Warum Letzteres? Wolski: „Er sollte die deutsche Einheit vorbereiten.“
Warum Wolski jedoch in einer längeren Passage zu Semjonows beruflicher Vita ohne erkennbare Not die Mär vom geplanten stalinschen Angriffskrieg gegen Deutschland wieder aufwärmt, dem „Hitler […] um wenige Wochen zuvorgekommen“ sei, das bleibt sein Geheimnis. Allein die verheerenden sowjetischen Niederlagen auf den Schlachtfeldern und die horrenden Verluste Moskaus an Menschen und Material in den ersten fünf Monaten nach dem deutschen Überfall am 22. Juni 1941 belegen, wie wenig kriegstauglich die Rote Armee zu jenem Zeitpunkt war.
Doch zurück zum Mauerfall. Wenn es denn das wolskische KGB-Drehbuch – „rückblickend […] eine bestens geplante Aktion“ – gegeben hätte, so wäre allerdings bei dessen Umsetzung – der Darstellung des Autors zufolge – tatsächlich alles wie am Schnürchen abgelaufen. Kein Sand im Getriebe, keine Panne, kein menschliches oder technisches Versagen, keine unvorhersehbaren Störfaktoren. Von Militäroperationen weiß man, „dass in der Praxis kein Plan die Berührung mit dem Feind überlebt“ (Antony Beevor). Sollte das bei Geheimdienstplänen wirklich grundsätzlich anders sein?

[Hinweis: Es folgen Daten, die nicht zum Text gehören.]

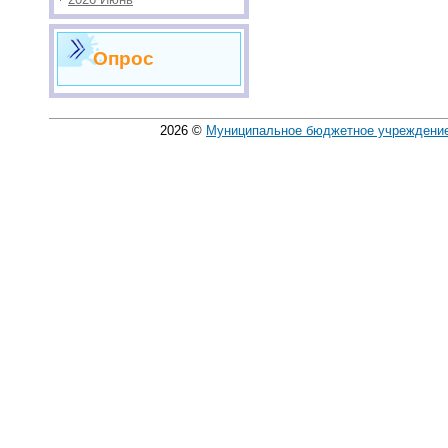
Опрос
2026
©
Муниципальное бюджетное учреждение 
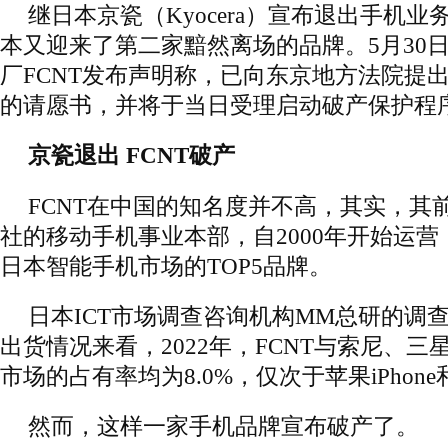
继日本京瓷（Kyocera）宣布退出手机
本又迎来了第二家黯然离场的品牌。5月30
厂FCNT发布声明称，已向东京地方法院提
的请愿书，并将于当日受理启动破产保护程
京瓷退出 FCNT破产
FCNT在中国的知名度并不高，其实，其
社的移动手机事业本部，自2000年开始运营
日本智能手机市场的TOP5品牌。
日本ICT市场调查咨询机构MM总研的调
出货情况来看，2022年，FCNT与索尼、
市场的占有率均为8.0%，仅次于苹果iPhon
然而，这样一家手机品牌宣布破产了。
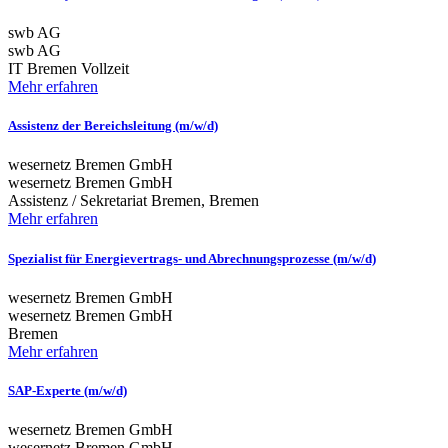
swb AG
swb AG
IT
Bremen
Vollzeit
Mehr erfahren
Assistenz der Bereichsleitung (m/w/d)
wesernetz Bremen GmbH
wesernetz Bremen GmbH
Assistenz / Sekretariat
Bremen, Bremen
Mehr erfahren
Spezialist für Energievertrags- und Abrechnungsprozesse (m/w/d)
wesernetz Bremen GmbH
wesernetz Bremen GmbH
Bremen
Mehr erfahren
SAP-Experte (m/w/d)
wesernetz Bremen GmbH
wesernetz Bremen GmbH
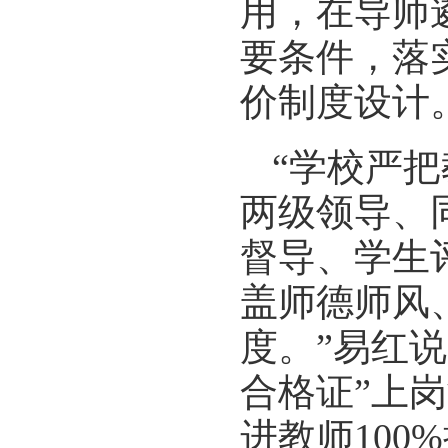
用，在导师
要条件，落
价制度设计
“学校严
两级领导、
督导、学生
盖师德师风
度。”易红
合格证”上
进教师10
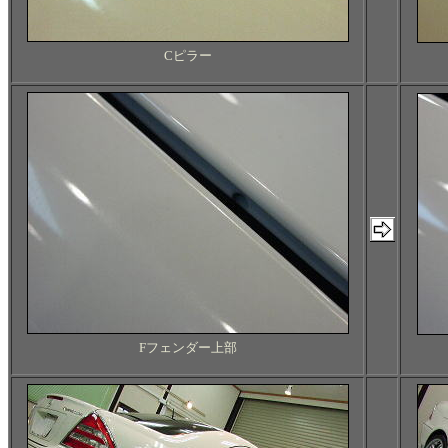
Cピラー
Fフェンダー上部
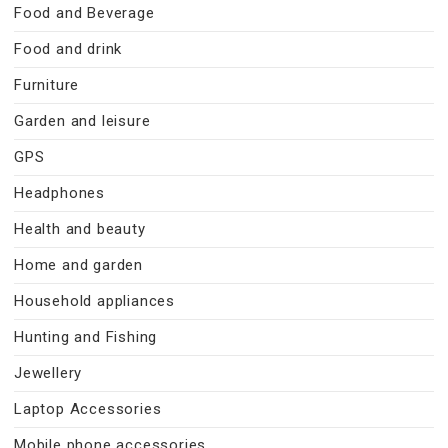
Food and Beverage
Food and drink
Furniture
Garden and leisure
GPS
Headphones
Health and beauty
Home and garden
Household appliances
Hunting and Fishing
Jewellery
Laptop Accessories
Mobile phone accessories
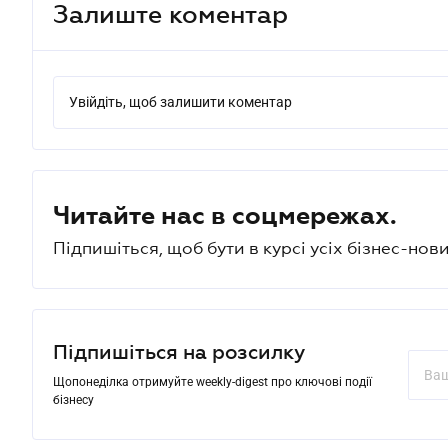
Залиште коментар
Увійдіть, щоб залишити коментар
Читайте нас в соцмережах.
Підпишіться, щоб бути в курсі усіх бізнес-нови
Підпишіться на розсилку
Щопонеділка отримуйте weekly-digest про ключові події
бізнесу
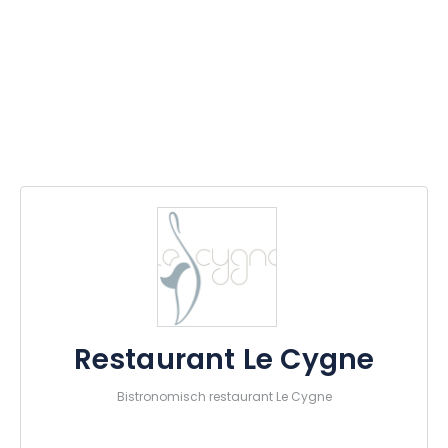
Restaurant Le Cygne
Bistronomisch restaurant Le Cygne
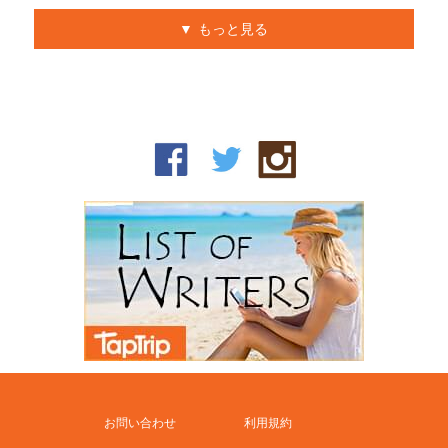
もっと見る
お問い合わせ
利用規約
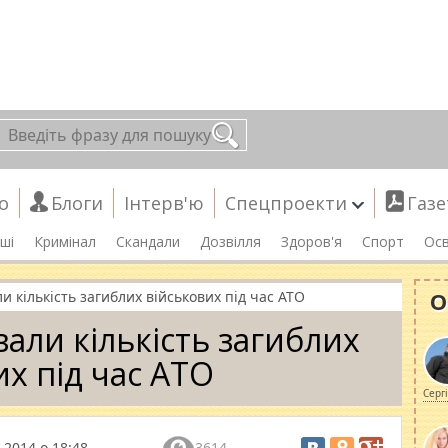
о
Блоги
Інтерв'ю
Спецпроекти
Газе
ші
Кримінал
Скандали
Дозвілля
Здоров'я
Спорт
Осв
О
 кількість загиблих військових під час АТО
али кількість загиблих
их під час АТО
Серг
 2014 о 18:48
3614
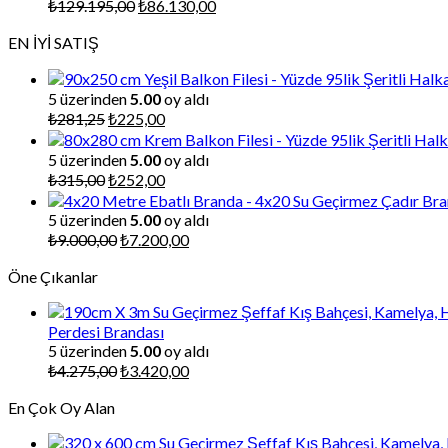
Orijinal
Şu
₺
129.195,00
₺
86.130,00
fiyat:
andaki
EN İYİ SATIŞ
₺129.195,00.
fiyat:
₺86.130,00.
5 üzerinden
5.00
oy aldı
Orijinal
Şu
₺
281,25
₺
225,00
fiyat:
andaki
₺281,25.
fiyat:
5 üzerinden
5.00
oy aldı
₺225,00.
Orijinal
Şu
₺
315,00
₺
252,00
fiyat:
andaki
₺315,00.
fiyat:
5 üzerinden
5.00
oy aldı
₺252,00.
Orijinal
Şu
₺
9.000,00
₺
7.200,00
fiyat:
andaki
Öne Çıkanlar
₺9.000,00.
fiyat:
₺7.200,00.
Perdesi Brandası
5 üzerinden
5.00
oy aldı
Orijinal
Şu
₺
4.275,00
₺
3.420,00
fiyat:
andaki
En Çok Oy Alan
₺4.275,00.
fiyat:
₺3.420,00.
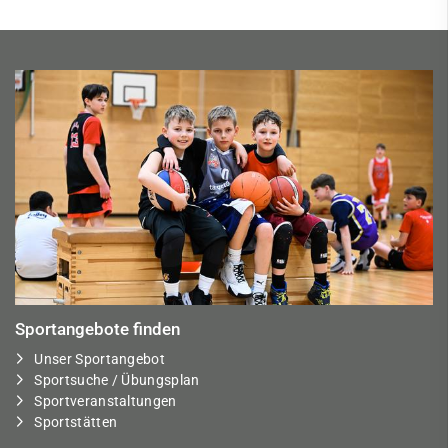
Sportangebote finden
Unser Sportangebot
Sportsuche / Übungsplan
Sportveranstaltungen
Sportstätten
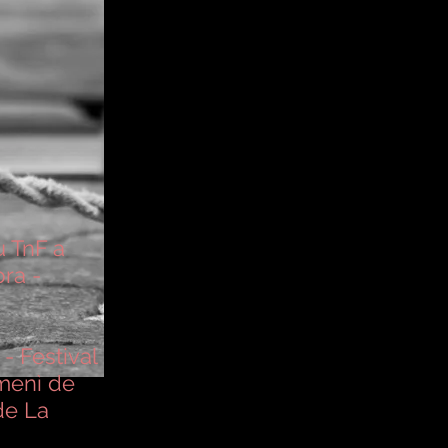
 TnF a
ra -
- Festival
menì de
de La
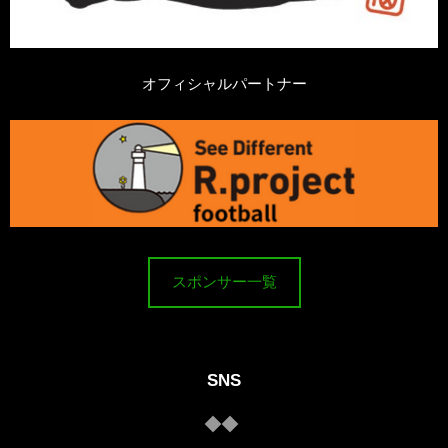
オフィシャルパートナー
スポンサー一覧
SNS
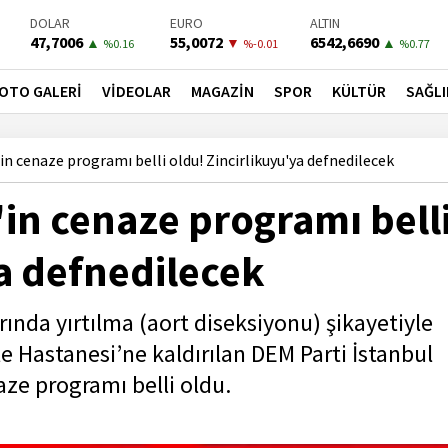
DOLAR
EURO
ALTIN
47,7006
55,0072
6542,6690
▲
▼
▲
%0.16
%-0.01
%0.77
BIST-100
PETROL
BONO
13798,82
82,8200
41,5300
▼
▲
▼
OTO GALERİ
VİDEOLAR
MAGAZİN
SPOR
KÜLTÜR
SAĞLI
%0
%0.05
%-0.02
in cenaze programı belli oldu! Zincirlikuyu'ya defnedilecek
'in cenaze programı bell
ya defnedilecek
ında yırtılma (aort diseksiyonu) şikayetiyle
le Hastanesi’ne kaldırılan DEM Parti İstanbul
aze programı belli oldu.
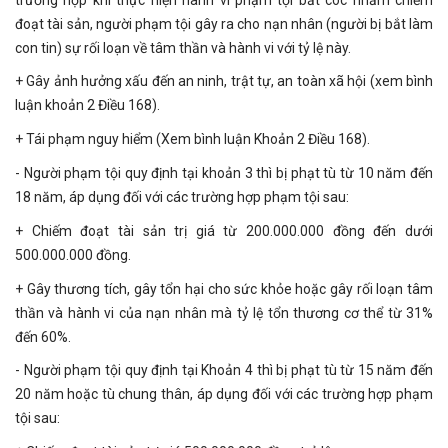
đoạt tài sản, người phạm tội gây ra cho nạn nhân (người bị bắt làm
con tin) sự rối loạn về tâm thần và hành vi với tỷ lệ này.
+ Gây ảnh hưởng xấu đến an ninh, trật tự, an toàn xã hội (xem bình
luận khoản 2 Điều 168).
+ Tái phạm nguy hiểm (Xem bình luận Khoản 2 Điều 168).
- Người phạm tội quy định tại khoản 3 thì bị phạt tù từ 10 năm đến
18 năm, áp dụng đối với các trường hợp phạm tội sau:
+ Chiếm đoạt tài sản trị giá từ 200.000.000 đồng đến dưới
500.000.000 đồng.
+ Gây thương tích, gây tổn hại cho sức khỏe hoặc gây rối loạn tâm
thần và hành vi của nạn nhân mà tỷ lệ tổn thương cơ thể từ 31%
đến 60%.
- Người phạm tội quy định tại Khoản 4 thì bị phạt tù từ 15 năm đến
20 năm hoặc tù chung thân, áp dụng đối với các trường hợp phạm
tội sau:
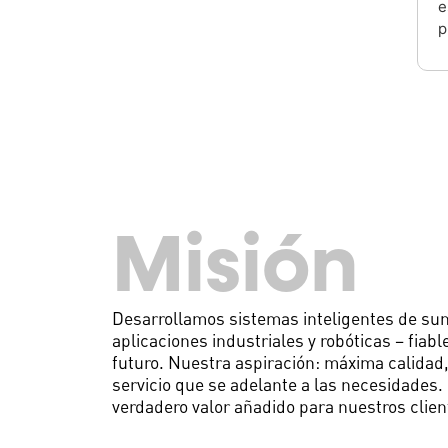
e
p
Misión
Desarrollamos sistemas inteligentes de sum
aplicaciones industriales y robóticas – fiabl
futuro. Nuestra aspiración: máxima calidad,
servicio que se adelante a las necesidades
verdadero valor añadido para nuestros clien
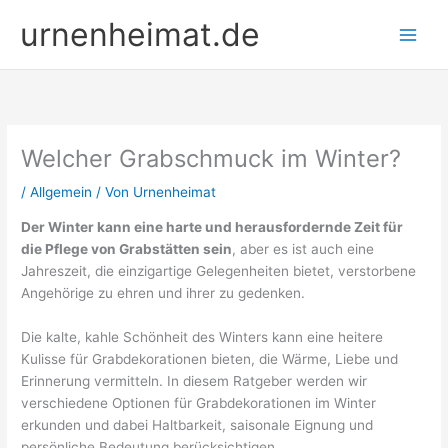
Zum
urnenheimat.de
Inhalt
springen
Welcher Grabschmuck im Winter?
/
Allgemein
/ Von
Urnenheimat
Der Winter kann eine harte und herausfordernde Zeit für
die Pflege von Grabstätten sein
, aber es ist auch eine
Jahreszeit, die einzigartige Gelegenheiten bietet, verstorbene
Angehörige zu ehren und ihrer zu gedenken.
Die kalte, kahle Schönheit des Winters kann eine heitere
Kulisse für Grabdekorationen bieten, die Wärme, Liebe und
Erinnerung vermitteln. In diesem Ratgeber werden wir
verschiedene Optionen für Grabdekorationen im Winter
erkunden und dabei Haltbarkeit, saisonale Eignung und
persönliche Bedeutung berücksichtigen.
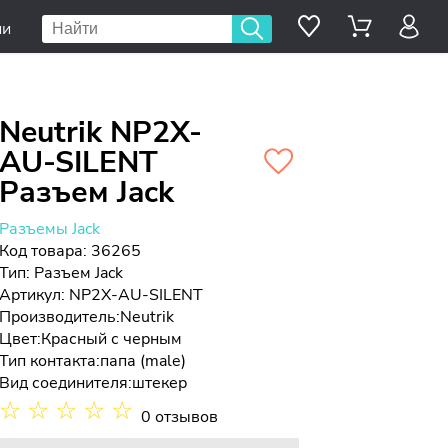
ии
Neutrik NP2X-
AU-SILENT
Разъем Jack
Разъемы Jack
Код товара: 36265
Тип:
Разъем Jack
Артикул: NP2X-AU-SILENT
Производитель:
Neutrik
Цвет:
Красный с черным
Тип контакта:
папа (male)
Вид соединителя:
штекер
☆
☆
☆
☆
☆
0 отзывов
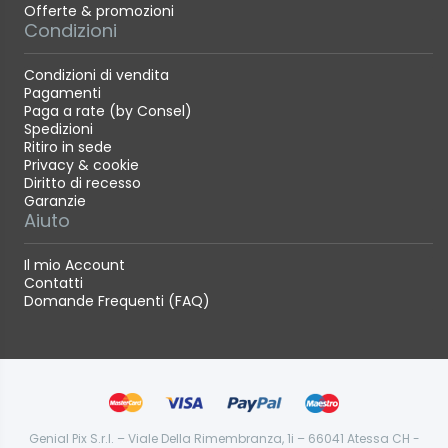
Offerte & promozioni
Condizioni
Condizioni di vendita
Pagamenti
Paga a rate (by Consel)
Spedizioni
Ritiro in sede
Privacy & cookie
Diritto di recesso
Garanzie
Aiuto
Il mio Account
Contatti
Domande Frequenti (FAQ)
Genial Pix S.r.l. – Viale Della Rimembranza, 1i – 66041 Atessa CH -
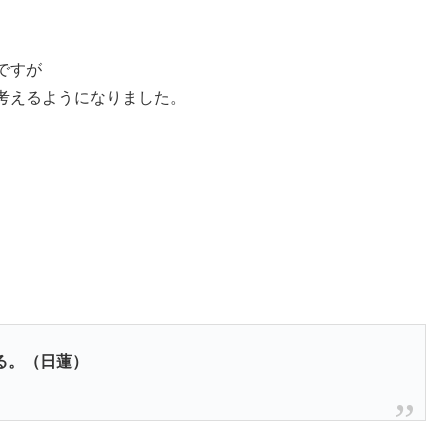
ですが
考えるようになりました。
。
る。（日蓮）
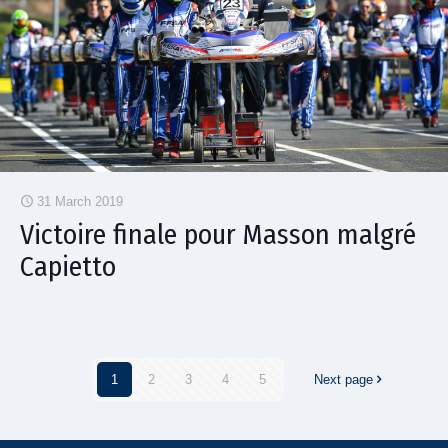
31 March 2019
Victoire finale pour Masson malgré
Capietto
1
2
3
4
5
Next page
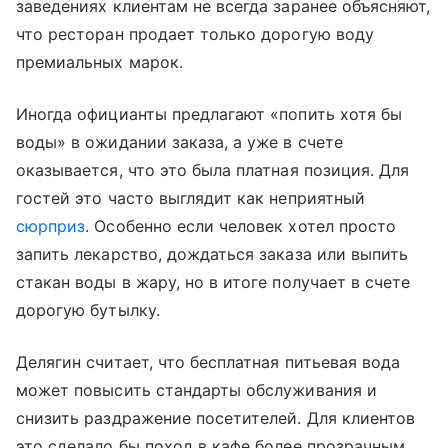
заведениях клиентам не всегда заранее объясняют,
что ресторан продает только дорогую воду
премиальных марок.
Иногда официанты предлагают «попить хотя бы
воды» в ожидании заказа, а уже в счете
оказывается, что это была платная позиция. Для
гостей это часто выглядит как неприятный
сюрприз
. Особенно если человек хотел просто
запить лекарство, дождаться заказа или выпить
стакан воды в жару, но в итоге получает в счете
дорогую бутылку.
Делягин считает, что бесплатная питьевая вода
может повысить стандарты обслуживания и
снизить раздражение посетителей. Для клиентов
это сделало бы поход в кафе более прозрачным.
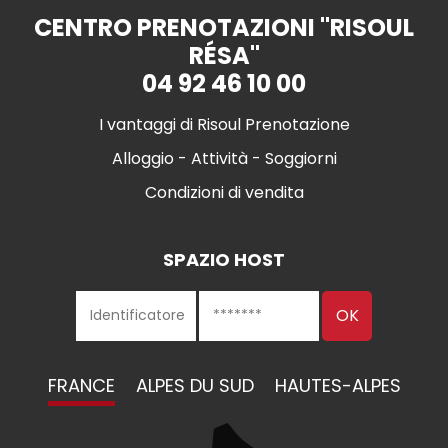
CENTRO PRENOTAZIONI "RISOUL
RÉSA"
04 92 46 10 00
I vantaggi di Risoul Prenotazione
Alloggio - Attività - Soggiorni
Condizioni di vendita
SPAZIO HOST
FRANCE
ALPES DU SUD
HAUTES-ALPES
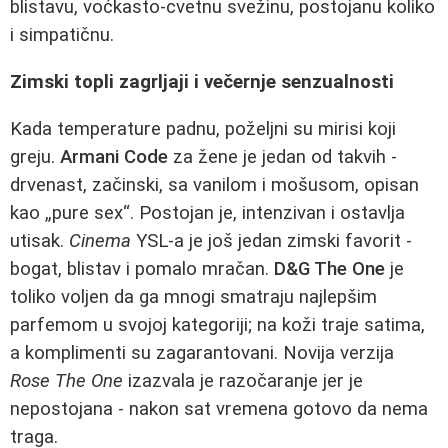
blistavu, voćkasto-cvetnu svežinu, postojanu koliko
i simpatičnu.
Zimski topli zagrljaji i večernje senzualnosti
Kada temperature padnu, poželjni su mirisi koji
greju.
Armani Code
za žene je jedan od takvih -
drvenast, začinski, sa vanilom i mošusom, opisan
kao „pure sex“. Postojan je, intenzivan i ostavlja
utisak.
Cinema
YSL-a je još jedan zimski favorit -
bogat, blistav i pomalo mračan.
D&G The One
je
toliko voljen da ga mnogi smatraju najlepšim
parfemom u svojoj kategoriji; na koži traje satima,
a komplimenti su zagarantovani. Novija verzija
Rose The One
izazvala je razočaranje jer je
nepostojana - nakon sat vremena gotovo da nema
traga.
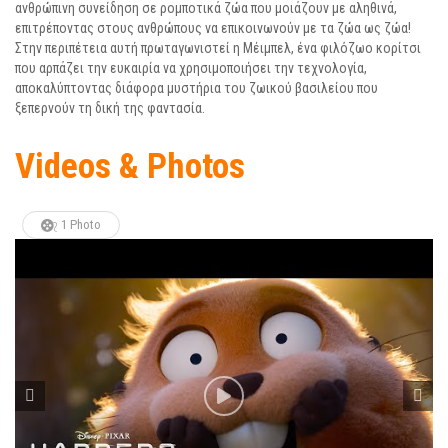
ανθρώπινη συνείδηση σε ρομποτικά ζώα που μοιάζουν με αληθινά,
επιτρέποντας στους ανθρώπους να επικοινωνούν με τα ζώα ως ζώα!
Στην περιπέτεια αυτή πρωταγωνιστεί η Μέιμπελ, ένα φιλόζωο κορίτσι
που αρπάζει την ευκαιρία να χρησιμοποιήσει την τεχνολογία,
αποκαλύπτοντας διάφορα μυστήρια του ζωικού βασιλείου που
ξεπερνούν τη δική της φαντασία.
Videos & Photos
1 Photo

Hiermit soll allerdings überhaupt nicht in Abrede gestellt sein, dass seinerzeit durchaus auch einiges an zielgerichteter Inszenierung lief – und zwar nicht bloß der Sturm auf die Stasi-Zentrale in Berlin.
Den Untertitel des Autors aufgreifend, könnte resümierend formuliert werden:
Weder Zufall noch (bis ins Detail) so geplant …

P.S.: In das KGB-Drehbuch soll Wolski zufolge nicht zuletzt Gorbatschow eingeweiht gewesen sein. Wenn man allerdings den Dokumentenband „Michail Gorbatschow und die deutsche Frage. Sowjetische Dokumente 1986–1991“ zur Hand nimmt und darin liest, mit welchem Tenor und vor allem mit welcher Unentschiedenheit Gorbatschow noch im Januar 1990 im engsten Kreis (Ryshkow, Schewardnadse, Krjutschkow, Achromejew, Tschernjajew, Jakowlew, Falin und andere) die deutsche Frage diskutiert hat, dann kommen einem nicht unerhebliche Zweifel auch daran.

Michael Wolski: 1989. Mauerfall Berlin. Zufall oder Planung. Selbstverlag 2019, 154 Seiten, 9,95 Euro.